The HMS Defender incident on June 23, 2021 was partly born of this legal prevarication. The British warship Defender – whose position had previously been spoofed to indicate it was at the mouth of the naval base in Sevastopol when in fact it was in port in Odessa – was transiting Crimea toward the eastern Black Sea when Russia used both surface vessels and aircraft to confront it and order it to leave. Such a demand is incompatible with the law of innocent passage and thus inconsistent with Russia’s assertion that Crimea is actually Russian territory.
So this claim about mines that have broken lose in a storm being a violation of a Convention to which neither of the belligerent states is a party needs to be viewed against the wider backdrop of Russian illegal activity. It is important to remember that Russia has been violating international law continuously since the 24th of February with an aggressive war in contravention of article 2(4) of the United Nations Charter. Furthermore, in the Black Sea and Sea of Azov, Russia has proceeded to violate various laws throughout many of its naval actions. Even just looking at the most high-profile naval incidents shines a light on the extent to which Russia can only be considered a hypocrite when accusing other states of legal violations.
Russian Hypocrisy: Violations of the Law
Since the invasion on February 24, only a few maritime incidents have garnered significant external attention. The inspiring resolve of the Ukrainian Border Guard forces facing down a Russian warship on Snake Island was probably the most visible, and the loss of a Ukrainian warship that previously served as a U.S. Coast Guard Cutter far less so. A closer look at each incident would reveal a Russian proclivity for bending, breaking, and bastardizing the law. While the catalogue of Russian legal violations is long and growing, it is interesting that just focusing on these two highly publicized incidents shows just how hypocritical Russia’s claims about the submarine mines are.
In the Snake Island incident, the Russians not only took the Ukrainian Border Guard as prisoners of war, but also captured the crew of a civilian search and rescue (SAR) vessel and are also holding them as prisoners of war. The Border Guard, which falls under the command of the Ukrainian Navy in wartime, are, per se, combatants under international humanitarian law and the law of armed conflict. The situation with the SAR vessel, however, is legally problematic for the Russians. Under article 27 of the Second Geneva Convention, SAR vessels are afforded the same protections as hospital ships, as set out in article 22 of that Convention. While article 22 requires a 10-day notification to the belligerent party (i.e. from Ukraine to Russia) about the use of a ship as either a hospital ship or in this case a SAR vessel, the incident occurred fewer than 10 days into the conflict. Given however that the vessel was used as a SAR vessel prior to the outbreak of the conflict and is actually labeled as a “SAR” vessel, the Russians would be deemed to be on notice. Furthermore, article 18 of the Convention requires belligerents to “without delay, take all possible measures to search for and collect the shipwrecked, wounded and sick, to protect them against pillage and ill-treatment, to ensure their adequate care, and to search for the dead and prevent their being despoiled.” Taking the civilian SAR crew as prisoners of war, therefore, is a violation of the law – a part of the story that has not garnered much attention, but that shines a light on Russia’s seeming disregard for civilian protections at sea almost as much as its disregard for civilian life on land.

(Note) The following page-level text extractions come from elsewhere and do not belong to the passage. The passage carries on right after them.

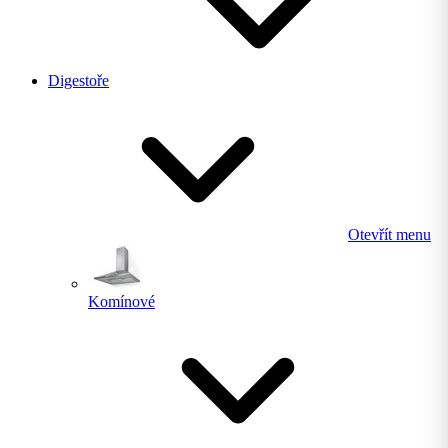
Digestoře
Otevřít menu
Komínové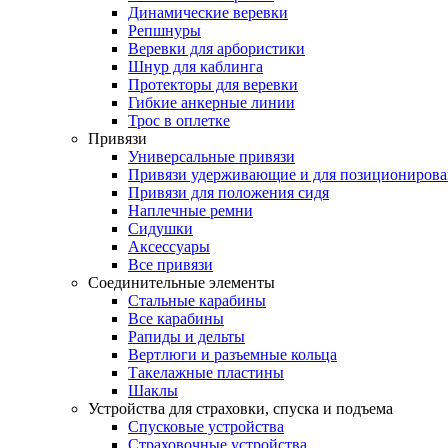
Динамические веревки
Репшнуры
Веревки для арбористики
Шнур для каблинга
Протекторы для веревки
Гибкие анкерные линии
Трос в оплетке
Привязи
Универсальные привязи
Привязи удерживающие и для позиционирова
Привязи для положения сидя
Наплечные ремни
Сидушки
Аксессуары
Все привязи
Соединительные элементы
Стальные карабины
Все карабины
Рапиды и дельты
Вертлюги и разъемные кольца
Такелажные пластины
Шаклы
Устройства для страховки, спуска и подъема
Спусковые устройства
Страховочные устройства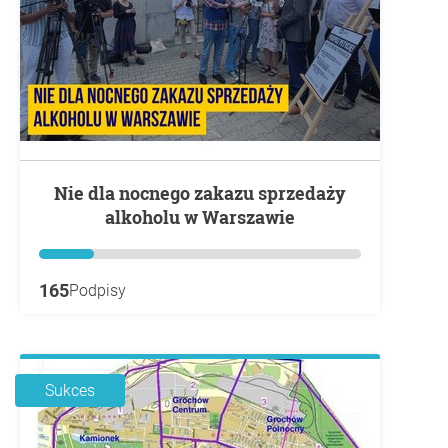
Nie dla nocnego zakazu sprzedaży
alkoholu w Warszawie
165
Podpisy
Sukces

The Demise of the Sloviansk
The sinking of the Sloviansk – formerly the USCGC Cushing – by an air-to-surface missile on March 3 occurred amid what the Russians were calling an “anti-terrorism” campaign in the territorial sea around Ukraine. While the Russian Duma has passed legislation authorizing Russian forces to conduct such operations abroad – outside of Russian territory – there is limited legal right under international law for Russia to conduct such operations. In peacetime, it would be a very difficult legal case to show ample evidence that attacking a foreign warship in a foreign sovereign state was a justifiable exercise of self-defense from terrorism. But Russia is already engaged in an international armed conflict in Ukraine, meaning that the lex specialis of the law of armed conflict applies. Russia did not need to use a justification of “anti-terrorism” to target a Ukrainian warship – it is an acceptable military target in a military campaign. Yet it is the narrative that was used to justify the operation that sank a Ukrainian naval vessel at a time when Russia is making little effort to explain the unlawful targeting of civilians.
Again, Russia is using mutually exclusive legal arguments, and trying to control the narrative as well as the battlespace. This blending of naval warfare with a baseless strategic communications campaign shows that, to Russia, this conflict is as much or even more about the story as it is about reality.

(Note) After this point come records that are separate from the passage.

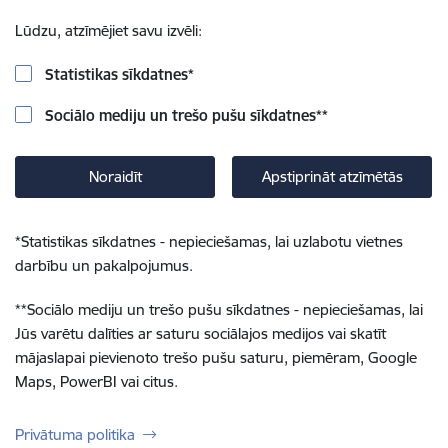
Lūdzu, atzīmējiet savu izvēli:
Statistikas sīkdatnes
*
Sociālo mediju un trešo pušu sīkdatnes
**
Noraidīt
Apstiprināt atzīmētās
*
Statistikas sīkdatnes - nepieciešamas, lai uzlabotu vietnes
darbību un pakalpojumus.
**
Sociālo mediju un trešo pušu sīkdatnes - nepieciešamas, lai
Jūs varētu dalīties ar saturu sociālajos medijos vai skatīt
mājaslapai pievienoto trešo pušu saturu, piemēram, Google
Maps, PowerBI vai citus.
Privātuma politika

Russia’s Latest Illicit Naval Activity
Interestingly, beyond these two incidents and many others that have not received external attention, the Russian Navy is engaging in a wide range of activities at sea with dubious legality. Perhaps the most striking is that, as of March 13th, the Russian Navy has begun to paint out the hull numbers and names of its warships and remove the vessels’ flags, leaving no markings of nationality.

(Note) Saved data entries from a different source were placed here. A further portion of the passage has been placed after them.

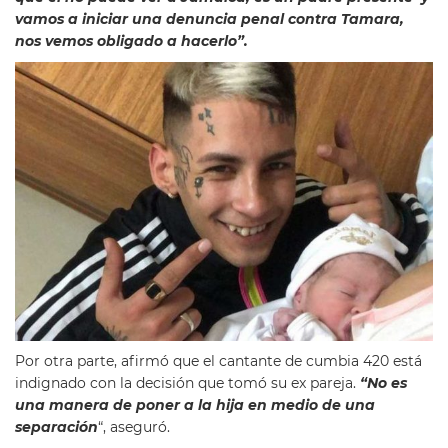
vamos a iniciar una denuncia penal contra Tamara,
nos vemos obligado a hacerlo”.
Por otra parte, afirmó que el cantante de cumbia 420 está
indignado con la decisión que tomó su ex pareja.
“No es
una manera de poner a la hija en medio de una
separación
“, aseguró.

The grey hull is an indication that the vessel is a warship, but the potential delay in confirming the identity of the ship could provide Russia with an advantage. The Russian Navy may be seeking to avoid Ukrainian firepower by trying to get the Navy to hesitate in firing upon an unmarked ship. Furthermore, if the Ukrainian Navy were to sink one of these nameless, numberless, flagless warships, the Russian Navy could deny that it had lost a ship, and without an investigation, no one would be able to conclusively say which ship had actually been sunk. Given Russia’s proclivity for fiction, it could also assert that the Ukrainians had violated international law by sinking a civilian vessel, as it could not be conclusively identified as a warship.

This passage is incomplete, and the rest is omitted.